Riewald et al. reported that the major anti-inflammatory effect of APC was
due to activation of the classic thrombin receptor PAR-1 (protease activated
receptor-1), dependent on APC being bound to EPCR. We are currently
studying the effect of the protein C system in cellular migration and invasion
using various cell types, and we are working on the molecular mechanism of
this interaction of APC with cell surface receptors. Furthermore, we
are characterizing the role of serpins to down-regulate the migration/invasion
response, and the signaling pathways promoted by APC-cell interactions.
Localization of Heparin Cofactor II in Atherosclerotic
Lesions: The role of HCII in atherosclerosis is poorly understood,
we and others have explored the occurrence of HCII and other serpins in normal
and diseased vessels, we and others have characterized DSPG/HSPG from these
diseased lesions compared to normal artery wall and found as the disease
progressed the character of the GAG changed to be less effective at catalyzing
thrombin inhibition by HCII. Thus, we initiated this project to further
explore the occurrence of HCII compared to AT. Multiple microscopic
sections from 33 individual cases of human left anterior descending (LAD)
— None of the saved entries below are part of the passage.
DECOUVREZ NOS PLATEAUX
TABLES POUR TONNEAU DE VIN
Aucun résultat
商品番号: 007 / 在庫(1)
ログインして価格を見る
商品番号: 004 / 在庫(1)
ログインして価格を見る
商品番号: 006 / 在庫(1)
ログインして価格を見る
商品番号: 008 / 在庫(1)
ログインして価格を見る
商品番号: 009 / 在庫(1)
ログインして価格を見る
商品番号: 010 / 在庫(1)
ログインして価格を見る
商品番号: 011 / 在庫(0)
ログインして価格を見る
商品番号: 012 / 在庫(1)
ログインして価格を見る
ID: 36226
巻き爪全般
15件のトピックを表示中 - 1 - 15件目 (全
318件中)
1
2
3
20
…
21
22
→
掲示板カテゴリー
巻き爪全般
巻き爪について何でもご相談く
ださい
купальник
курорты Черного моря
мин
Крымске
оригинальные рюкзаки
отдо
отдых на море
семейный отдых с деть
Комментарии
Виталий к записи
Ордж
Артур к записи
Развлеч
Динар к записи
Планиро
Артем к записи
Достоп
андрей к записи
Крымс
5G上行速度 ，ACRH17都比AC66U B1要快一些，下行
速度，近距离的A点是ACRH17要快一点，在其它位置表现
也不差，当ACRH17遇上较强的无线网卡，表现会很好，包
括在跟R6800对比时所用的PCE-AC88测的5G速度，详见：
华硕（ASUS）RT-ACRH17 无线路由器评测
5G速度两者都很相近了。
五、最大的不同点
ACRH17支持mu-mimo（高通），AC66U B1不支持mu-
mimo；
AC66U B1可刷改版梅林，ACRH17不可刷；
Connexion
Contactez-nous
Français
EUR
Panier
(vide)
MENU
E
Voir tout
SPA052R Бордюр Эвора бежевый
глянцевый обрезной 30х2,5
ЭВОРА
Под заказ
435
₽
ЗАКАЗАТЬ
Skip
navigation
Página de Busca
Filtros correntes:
coronary artery with some degree of atherosclerosis were obtained from the
Pathobiological Determinants of Atherosclerosis in Youth (PDAY) Study.
Liver sections obtained from Surgical Pathology at the University of North
Carolina were used as positive controls because both HCII and AT are synthesized
in the liver and therefore should be detectable using immunohistochemistry
(these results are not shown). All subjects in this study were persons
from the ages of 15-34 who died of external causes (accidents, homicides,
suicides) from fifteen cooperating centers managed by the Department of Pathology
at Louisiana State University Health Science Center. Data from each
case was recorded in a database for analysis including, age, gender, race,
total cholesterol and high-density cholesterol (HDLC) and this long-term
study was termed PDAY.
Each case was probed for the presence of heparin cofactor II (HCII) or antithrombin
(AT). Liver slides for each run were subjected to the exact same conditions
as the LAD slides being probed. HCII antigen was detected by first
incubating with goat anti-human HCII affinity purified polyclonal IgG.
AT was probed for using goat anti-human AT polyclonal IgG. Mouse anti-human
maspin monoclonal IgG was used as one negative control because it is a serpin
that is not produced in the liver and not thought to be in the blood vessels
or atheromas. Goat IgG was used as another negative control to ensure
that any antigen binding was not nonspecific binding due to IgG interactions.
Using the American Heart Association (AHA) classification system, each atherosclerotic
lesion from each case was blindly graded by three individuals. The intensity
of staining was also independently ranked on a scale of 0 to 3 with 0 indicating
no staining, 1 indicating weak staining, 2 indicating intermediate staining
and 3 indicating strong staining. As evidenced by the Spearman
correlation coefficient of 0.76 (two-sided p-value <0.0001) and the Nonzero
correlation statistic of 16.9039 (exact p-value <0.0001), there is a significant
positive correlation between lesion severity and HCII staining intensity.